Medicare is in desperate need of radical reform to remain viable for future generations. However, one decision that I believe will be viewed as a pivotal point for aligning and coordinating care has arisen from an unlikely source- the policy surrounding avoidable hospital readmissions. Let’s face it- hospitals in a fee-for-service world are financially incentivized to get people into the hospital and do the most they can to them to generate revenue. Even though patients may be “tuned up” and the care intensified in a hospital, readmission is an important way to keep revenue up, until now that is. According to a recent study, unplanned readmissions cost Medicare $17.4 billion in 2004 (Jencks, Stephen F., Williams, Mark V., and Coleman, Eric A. 2009. Rehospitalizations among Patients in the Medicare Fee-for-Service Program. N Engl J Med 360 (14):1418-1428 ). I am not implying that the care in a hospital is inappropriate, only that the financial incentives were aligned to encourage “more care”, and no incentive was in the system to “coordinate care” after discharge. 

So, what does this have to do with Medication Management? When we begin to focus on the causes of avoidable readmissions and preventable errors that occur during hospital stays, medications rise to the top of the list. If we look at the Health Care Leader Action Guide to Reduce Avoidable Readmissions produced by the Health Research Education Trust (of the American Hospital Association) and the Commonwealth Fund, we find pharmacists included on the multi-disciplinary care team and patient understanding of their medications on discharge as key components. AHRQ staff gave a presentation on Reducing Avoidable Readmissions this summer for the Florida Hospital Association which included the findings from the Mathematica Study that summarized the 4 key successful components from the literature- one of which was to “Receive Comprehensive Post-Discharge Instruction on Medications”. Project RED (Re-engineering hospital Discharge) again had as the first item on their Discharge List- Medication Reconciliation. The latest OIG report on Adverse Events in Hospitals clearly shows inappropriate use of medications as the top preventable cause of serious adverse outcomes. 

Other literature tells us that the average number of medications added during a hospitalization is five. If patients don’t know what these medications are and have not reconciled them with what they had been taking prior to admission, how can we ever begin to “avoid” these errors and readmissions? So, what impact can comprehensive medication management have on avoidable readmissions? The evidence is clear- a significant impact. 

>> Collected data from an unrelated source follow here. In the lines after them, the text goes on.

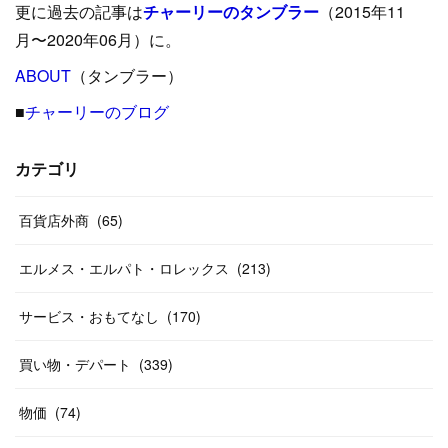
更に過去の記事は
チャーリーのタンブラー
（2015年11
(
15
)
(
16
)
(
33
)
(
31
)
(
39
)
(
24
)
月〜2020年06月）に。
(
24
)
ABOUT
(
12
（タンブラー）
)
(
26
)
(
31
)
(
23
)
(
42
)
■
チャーリーのブログ
(
8
)
(
19
)
(
27
)
(
31
)
(
40
)
(
24
)
(
17
)
(
13
)
(
29
)
(
26
)
カテゴリ
(
55
)
(
33
)
(
12
)
(
14
)
(
24
)
(
20
)
(
38
)
百貨店外商
(
46
)
(
65
)
(
12
)
(
26
)
(
14
)
(
20
)
(
20
)
エルメス・エルパト・ロレックス
(
213
)
(
19
)
(
19
)
(
46
)
(
31
)
サービス・おもてなし
(
170
)
(
37
)
(
27
)
(
58
)
買い物・デパート
(
339
)
(
20
)
(
10
)
物価
(
74
)
(
40
)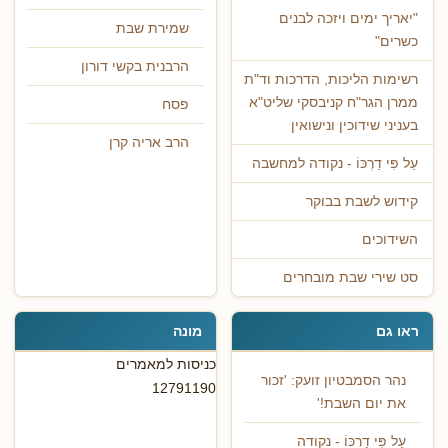
"יאריך ימים ויזכה לבנים
שמירת שבת
כשרים"
הרבנית בקשי דורון
רשימות הליכות, הדרכות וד"ת
ממרן הגר"ח קניבסקי שליט"א
פסח
בעניני שידוכין ונישואין
הרב אריה קרן
עַל פִּי דַרְכּוֹ - נקודה למחשבה
קידוש לשבת בבוקר
השידוכים
סט שירי שבת מובחרים
ראו גם
מונה
כניסות למאמרים
נהר הסמבטיון זועק: 'זכור
12791190
את יום השבת!'
עַל פִּי דַרְכּוֹ - נקודה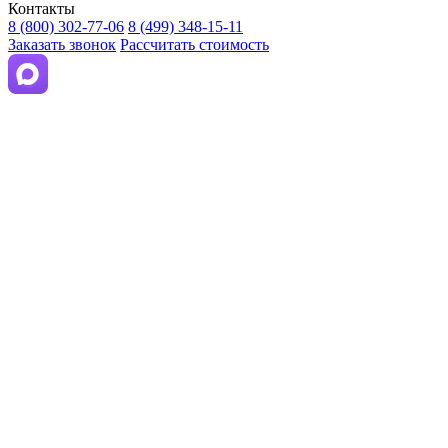
Контакты
8 (800) 302-77-06
8 (499) 348-15-11
Заказать звонок
Рассчитать стоимость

If we implemented comprehensive medication management in outpatient settings for complex patients, then we could avoid many of the first admissions – not just the readmits (57.9% decrease in facility cost in one year- Isetts, J Am Pharm Assoc. 2008;48:203–211). So what would enable this next bold transition? This would require Medicare to fund these services as a provider service (Part B) linked to high patient costs in Part A and B, not as a drug product cost reduction activity in Part D- by targeting patients who have not achieved their clinical goals of therapy and have the potential for high cost events. This would improve quality tremendously and reduce costs, while perhaps preventing that first admission. Now that would be another brilliant move from CMS!